The Indian Hospice was born in 1924, with Sheikh Nazir Ansari, a police inspector's son from Saharanpur in Uttar Pradesh, becoming the first Indian to look after the hospice, situated opposite Herod's Gate in the old city. Since then generations of the Ansari family have kept the Indian flag flying in a situation which, according to Sarna, is "politically fraught where every inch of territory is claimed or counter-claimed".
It was this Indian angle that Sarna, author of "Winter Evenings", couldn't resist.
Several meetings with the family of the present Jerusalem Hospice director, Sheikh Mohammed Munir Ansari, led to revelations the family wasn't even aware of. And then began the quest to make the Ansari family a centre point, explore this little Indian haven and compare it with complexities of many decades of conflicts that engulf the state located in southwest Asia between the Mediterranean and the deserts of Syria and Arabia.
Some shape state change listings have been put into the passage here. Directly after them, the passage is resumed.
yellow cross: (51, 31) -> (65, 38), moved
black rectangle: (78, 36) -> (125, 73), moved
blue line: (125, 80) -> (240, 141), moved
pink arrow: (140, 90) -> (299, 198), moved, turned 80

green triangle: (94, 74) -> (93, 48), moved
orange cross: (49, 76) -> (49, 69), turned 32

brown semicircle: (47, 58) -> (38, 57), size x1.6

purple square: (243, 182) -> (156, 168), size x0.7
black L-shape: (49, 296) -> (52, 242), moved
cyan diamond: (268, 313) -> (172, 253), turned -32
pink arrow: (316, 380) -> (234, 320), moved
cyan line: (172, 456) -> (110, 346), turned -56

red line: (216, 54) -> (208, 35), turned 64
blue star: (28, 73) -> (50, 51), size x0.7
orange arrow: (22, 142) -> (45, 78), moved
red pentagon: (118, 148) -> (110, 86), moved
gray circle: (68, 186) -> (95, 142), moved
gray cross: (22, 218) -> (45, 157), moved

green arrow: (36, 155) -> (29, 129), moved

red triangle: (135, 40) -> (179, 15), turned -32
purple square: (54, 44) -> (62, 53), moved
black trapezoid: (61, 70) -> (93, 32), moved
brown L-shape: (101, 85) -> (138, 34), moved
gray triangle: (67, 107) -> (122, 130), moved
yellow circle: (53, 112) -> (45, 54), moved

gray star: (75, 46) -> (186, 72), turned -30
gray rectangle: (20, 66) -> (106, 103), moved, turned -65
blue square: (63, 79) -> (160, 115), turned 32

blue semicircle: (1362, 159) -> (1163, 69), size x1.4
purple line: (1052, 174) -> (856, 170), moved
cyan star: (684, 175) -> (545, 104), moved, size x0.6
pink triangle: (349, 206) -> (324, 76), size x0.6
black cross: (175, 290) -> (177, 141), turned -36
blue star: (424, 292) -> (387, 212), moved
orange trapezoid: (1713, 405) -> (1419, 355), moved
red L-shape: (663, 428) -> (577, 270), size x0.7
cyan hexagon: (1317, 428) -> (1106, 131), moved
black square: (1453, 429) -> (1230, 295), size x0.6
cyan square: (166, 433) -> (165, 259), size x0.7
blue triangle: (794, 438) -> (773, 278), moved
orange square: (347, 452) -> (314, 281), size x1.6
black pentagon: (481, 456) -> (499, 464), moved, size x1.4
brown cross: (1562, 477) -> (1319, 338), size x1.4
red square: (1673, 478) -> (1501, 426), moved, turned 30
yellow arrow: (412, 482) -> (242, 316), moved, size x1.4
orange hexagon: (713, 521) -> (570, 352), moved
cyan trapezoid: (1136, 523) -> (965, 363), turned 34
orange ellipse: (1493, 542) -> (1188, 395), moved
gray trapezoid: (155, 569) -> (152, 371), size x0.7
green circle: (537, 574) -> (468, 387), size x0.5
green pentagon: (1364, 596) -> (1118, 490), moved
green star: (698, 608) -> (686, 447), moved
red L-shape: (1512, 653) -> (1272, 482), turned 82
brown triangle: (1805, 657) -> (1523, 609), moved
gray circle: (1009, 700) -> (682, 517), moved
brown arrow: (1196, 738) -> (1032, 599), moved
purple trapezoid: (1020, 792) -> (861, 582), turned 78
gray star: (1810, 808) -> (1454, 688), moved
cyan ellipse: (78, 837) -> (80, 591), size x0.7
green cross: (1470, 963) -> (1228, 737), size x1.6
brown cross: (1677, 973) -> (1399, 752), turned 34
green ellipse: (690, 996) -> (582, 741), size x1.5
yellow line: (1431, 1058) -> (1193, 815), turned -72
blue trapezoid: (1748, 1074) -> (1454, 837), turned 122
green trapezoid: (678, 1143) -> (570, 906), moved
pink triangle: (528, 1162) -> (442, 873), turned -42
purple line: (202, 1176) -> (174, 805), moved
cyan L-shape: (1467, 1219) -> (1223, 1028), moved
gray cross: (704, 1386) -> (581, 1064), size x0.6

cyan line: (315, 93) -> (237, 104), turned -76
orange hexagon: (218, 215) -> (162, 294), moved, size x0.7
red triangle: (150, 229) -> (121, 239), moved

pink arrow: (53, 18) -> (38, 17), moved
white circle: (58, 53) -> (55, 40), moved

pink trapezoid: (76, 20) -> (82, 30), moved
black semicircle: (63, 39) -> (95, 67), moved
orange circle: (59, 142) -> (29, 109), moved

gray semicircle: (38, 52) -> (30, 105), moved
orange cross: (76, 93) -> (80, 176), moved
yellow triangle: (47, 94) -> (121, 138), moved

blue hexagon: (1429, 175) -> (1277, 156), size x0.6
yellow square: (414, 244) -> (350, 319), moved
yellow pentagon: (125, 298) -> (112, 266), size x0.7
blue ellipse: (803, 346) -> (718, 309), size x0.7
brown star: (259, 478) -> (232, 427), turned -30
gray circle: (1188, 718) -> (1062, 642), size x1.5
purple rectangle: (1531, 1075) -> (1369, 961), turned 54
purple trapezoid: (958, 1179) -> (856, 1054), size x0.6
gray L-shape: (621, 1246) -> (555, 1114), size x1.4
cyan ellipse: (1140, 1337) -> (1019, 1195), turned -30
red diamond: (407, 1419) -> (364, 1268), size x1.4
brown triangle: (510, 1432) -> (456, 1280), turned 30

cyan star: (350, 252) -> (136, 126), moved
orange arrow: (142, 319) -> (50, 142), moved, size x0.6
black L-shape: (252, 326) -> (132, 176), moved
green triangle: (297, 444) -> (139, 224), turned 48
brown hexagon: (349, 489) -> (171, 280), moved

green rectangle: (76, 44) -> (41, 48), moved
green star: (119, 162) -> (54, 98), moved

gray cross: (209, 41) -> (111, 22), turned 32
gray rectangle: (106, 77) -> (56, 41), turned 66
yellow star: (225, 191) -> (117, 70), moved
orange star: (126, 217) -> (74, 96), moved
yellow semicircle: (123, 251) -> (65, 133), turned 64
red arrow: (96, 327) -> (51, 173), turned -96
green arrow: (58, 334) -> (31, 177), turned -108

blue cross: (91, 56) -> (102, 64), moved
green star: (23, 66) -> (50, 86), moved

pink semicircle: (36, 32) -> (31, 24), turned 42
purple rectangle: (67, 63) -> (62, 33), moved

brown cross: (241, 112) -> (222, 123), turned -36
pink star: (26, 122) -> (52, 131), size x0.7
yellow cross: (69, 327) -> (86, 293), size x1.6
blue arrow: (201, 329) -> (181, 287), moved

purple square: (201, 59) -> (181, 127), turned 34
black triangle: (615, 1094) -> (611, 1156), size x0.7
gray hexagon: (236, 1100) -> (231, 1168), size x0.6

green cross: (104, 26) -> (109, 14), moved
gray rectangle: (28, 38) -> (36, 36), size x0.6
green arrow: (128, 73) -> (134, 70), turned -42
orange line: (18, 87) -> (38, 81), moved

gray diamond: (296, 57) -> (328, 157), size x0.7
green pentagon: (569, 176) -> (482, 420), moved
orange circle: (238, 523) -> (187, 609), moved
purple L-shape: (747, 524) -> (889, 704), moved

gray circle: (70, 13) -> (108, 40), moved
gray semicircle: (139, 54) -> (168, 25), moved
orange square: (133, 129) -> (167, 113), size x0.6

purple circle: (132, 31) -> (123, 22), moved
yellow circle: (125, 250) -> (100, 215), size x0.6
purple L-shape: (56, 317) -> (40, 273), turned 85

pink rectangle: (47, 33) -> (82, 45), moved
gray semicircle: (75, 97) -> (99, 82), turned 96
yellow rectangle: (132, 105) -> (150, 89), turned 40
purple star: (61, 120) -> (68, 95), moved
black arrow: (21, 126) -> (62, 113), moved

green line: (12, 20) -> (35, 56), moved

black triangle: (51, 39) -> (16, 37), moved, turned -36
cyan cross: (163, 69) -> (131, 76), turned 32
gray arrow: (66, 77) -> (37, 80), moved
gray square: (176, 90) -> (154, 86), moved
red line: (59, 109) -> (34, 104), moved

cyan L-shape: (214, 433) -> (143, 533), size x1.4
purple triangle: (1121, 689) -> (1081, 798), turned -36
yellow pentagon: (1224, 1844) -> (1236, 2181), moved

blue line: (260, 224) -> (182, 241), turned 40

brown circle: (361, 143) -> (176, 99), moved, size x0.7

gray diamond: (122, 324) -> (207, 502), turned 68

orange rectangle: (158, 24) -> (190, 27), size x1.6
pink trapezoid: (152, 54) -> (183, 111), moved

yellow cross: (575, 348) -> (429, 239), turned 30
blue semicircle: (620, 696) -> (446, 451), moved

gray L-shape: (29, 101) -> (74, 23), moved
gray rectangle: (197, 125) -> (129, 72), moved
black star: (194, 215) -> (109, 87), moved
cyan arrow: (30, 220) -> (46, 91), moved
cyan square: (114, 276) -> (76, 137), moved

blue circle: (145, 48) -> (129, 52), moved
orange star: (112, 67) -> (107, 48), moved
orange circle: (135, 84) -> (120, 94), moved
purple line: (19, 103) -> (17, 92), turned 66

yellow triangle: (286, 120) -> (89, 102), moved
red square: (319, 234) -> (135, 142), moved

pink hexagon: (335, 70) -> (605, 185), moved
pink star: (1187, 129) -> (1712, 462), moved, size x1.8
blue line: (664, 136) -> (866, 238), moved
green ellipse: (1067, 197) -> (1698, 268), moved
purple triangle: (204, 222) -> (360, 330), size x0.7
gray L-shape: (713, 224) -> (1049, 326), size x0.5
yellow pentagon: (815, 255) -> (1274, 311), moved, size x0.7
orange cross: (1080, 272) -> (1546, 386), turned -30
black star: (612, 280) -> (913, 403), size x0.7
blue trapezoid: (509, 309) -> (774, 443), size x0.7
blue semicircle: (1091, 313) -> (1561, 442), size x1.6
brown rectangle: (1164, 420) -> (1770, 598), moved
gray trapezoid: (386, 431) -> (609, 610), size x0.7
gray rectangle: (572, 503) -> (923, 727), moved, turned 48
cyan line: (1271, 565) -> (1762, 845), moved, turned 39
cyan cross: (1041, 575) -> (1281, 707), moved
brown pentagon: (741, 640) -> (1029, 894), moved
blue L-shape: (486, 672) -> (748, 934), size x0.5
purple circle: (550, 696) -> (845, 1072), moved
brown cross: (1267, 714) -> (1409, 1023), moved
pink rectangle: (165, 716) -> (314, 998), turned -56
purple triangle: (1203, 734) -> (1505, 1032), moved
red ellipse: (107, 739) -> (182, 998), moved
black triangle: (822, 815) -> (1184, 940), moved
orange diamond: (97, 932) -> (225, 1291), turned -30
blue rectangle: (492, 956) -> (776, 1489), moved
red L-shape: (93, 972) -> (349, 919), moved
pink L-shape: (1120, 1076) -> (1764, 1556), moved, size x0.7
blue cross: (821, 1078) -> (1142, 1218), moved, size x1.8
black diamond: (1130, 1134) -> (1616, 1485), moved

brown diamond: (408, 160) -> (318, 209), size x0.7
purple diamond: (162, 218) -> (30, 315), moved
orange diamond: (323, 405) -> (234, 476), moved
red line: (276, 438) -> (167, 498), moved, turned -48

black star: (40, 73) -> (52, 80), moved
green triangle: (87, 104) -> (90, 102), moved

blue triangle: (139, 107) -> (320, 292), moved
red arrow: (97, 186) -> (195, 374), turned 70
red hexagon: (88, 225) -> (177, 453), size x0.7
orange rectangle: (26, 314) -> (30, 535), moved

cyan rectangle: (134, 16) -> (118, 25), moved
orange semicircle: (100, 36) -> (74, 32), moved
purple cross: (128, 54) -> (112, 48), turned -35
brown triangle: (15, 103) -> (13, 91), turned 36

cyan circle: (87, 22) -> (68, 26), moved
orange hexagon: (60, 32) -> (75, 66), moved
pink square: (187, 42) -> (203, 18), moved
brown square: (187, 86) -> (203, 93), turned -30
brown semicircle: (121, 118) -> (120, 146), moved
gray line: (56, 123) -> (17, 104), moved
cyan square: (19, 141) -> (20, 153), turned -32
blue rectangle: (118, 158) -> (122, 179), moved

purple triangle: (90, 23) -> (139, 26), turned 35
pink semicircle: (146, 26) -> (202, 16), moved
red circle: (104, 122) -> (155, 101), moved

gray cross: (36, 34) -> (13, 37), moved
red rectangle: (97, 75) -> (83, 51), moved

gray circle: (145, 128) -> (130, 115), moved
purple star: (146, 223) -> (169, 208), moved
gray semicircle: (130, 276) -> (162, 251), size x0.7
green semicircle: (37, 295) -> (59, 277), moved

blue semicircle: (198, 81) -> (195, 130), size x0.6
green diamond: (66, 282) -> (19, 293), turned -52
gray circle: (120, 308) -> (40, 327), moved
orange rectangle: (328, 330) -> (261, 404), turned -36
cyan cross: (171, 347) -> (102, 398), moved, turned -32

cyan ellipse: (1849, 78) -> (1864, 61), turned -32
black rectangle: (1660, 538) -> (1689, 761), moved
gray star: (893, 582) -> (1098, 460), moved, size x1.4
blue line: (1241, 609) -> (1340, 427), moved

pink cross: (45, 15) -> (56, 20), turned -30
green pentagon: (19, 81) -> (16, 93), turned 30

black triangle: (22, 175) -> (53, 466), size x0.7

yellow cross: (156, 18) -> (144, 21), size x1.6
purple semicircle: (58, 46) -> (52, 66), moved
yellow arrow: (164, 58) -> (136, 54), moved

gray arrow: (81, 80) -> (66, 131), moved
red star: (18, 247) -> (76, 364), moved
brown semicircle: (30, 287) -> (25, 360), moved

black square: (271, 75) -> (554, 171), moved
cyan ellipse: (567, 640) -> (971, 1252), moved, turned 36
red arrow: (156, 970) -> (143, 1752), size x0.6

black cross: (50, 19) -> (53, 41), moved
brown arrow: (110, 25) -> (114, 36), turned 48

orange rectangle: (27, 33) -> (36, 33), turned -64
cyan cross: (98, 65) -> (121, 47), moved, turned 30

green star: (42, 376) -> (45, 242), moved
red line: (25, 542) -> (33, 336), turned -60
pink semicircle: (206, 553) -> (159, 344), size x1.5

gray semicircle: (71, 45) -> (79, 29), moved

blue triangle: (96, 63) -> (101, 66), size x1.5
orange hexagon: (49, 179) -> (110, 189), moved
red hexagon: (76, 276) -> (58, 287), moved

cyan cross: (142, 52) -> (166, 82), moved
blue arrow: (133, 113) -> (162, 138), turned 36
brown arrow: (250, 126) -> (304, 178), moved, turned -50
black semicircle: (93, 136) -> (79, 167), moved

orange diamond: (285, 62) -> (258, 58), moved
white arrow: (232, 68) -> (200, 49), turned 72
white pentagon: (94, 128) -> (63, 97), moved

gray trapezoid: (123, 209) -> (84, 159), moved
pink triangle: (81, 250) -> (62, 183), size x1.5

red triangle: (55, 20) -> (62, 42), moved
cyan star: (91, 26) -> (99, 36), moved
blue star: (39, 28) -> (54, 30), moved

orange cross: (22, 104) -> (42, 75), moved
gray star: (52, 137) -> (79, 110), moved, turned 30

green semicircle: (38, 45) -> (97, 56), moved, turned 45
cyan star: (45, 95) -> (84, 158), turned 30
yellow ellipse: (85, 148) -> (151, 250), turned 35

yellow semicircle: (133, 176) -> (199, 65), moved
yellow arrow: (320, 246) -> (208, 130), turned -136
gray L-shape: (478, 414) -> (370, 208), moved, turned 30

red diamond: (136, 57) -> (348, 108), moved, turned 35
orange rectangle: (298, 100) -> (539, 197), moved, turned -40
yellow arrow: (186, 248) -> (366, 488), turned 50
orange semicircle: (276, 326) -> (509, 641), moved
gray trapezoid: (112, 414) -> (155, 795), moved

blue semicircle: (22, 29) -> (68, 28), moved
"There are interesting details about how this place became the centre of conflict in 1967 (during the Six-day war), how it was rebuilt and how its character has changed over several decades," said Sarna.
"It was very important to put a social and political context in place at every stage. It was very challenging to tell just enough and not overload so much of history that the main story gets submerged," he added, referring to the time when Jerusalem had just come out of Ottoman Empire and was brought into the British Mandate for Palestine.
According to Sarna he followed an "organic process" over a period of three years during which he explored by lanes of the old city like one does in Chandni Chowk. Admitting that being an Indian was an advantage there as "Indian standing is very high no matter which side of the conflict", Sarna feels there are many untold stories that need to be told and have India connection.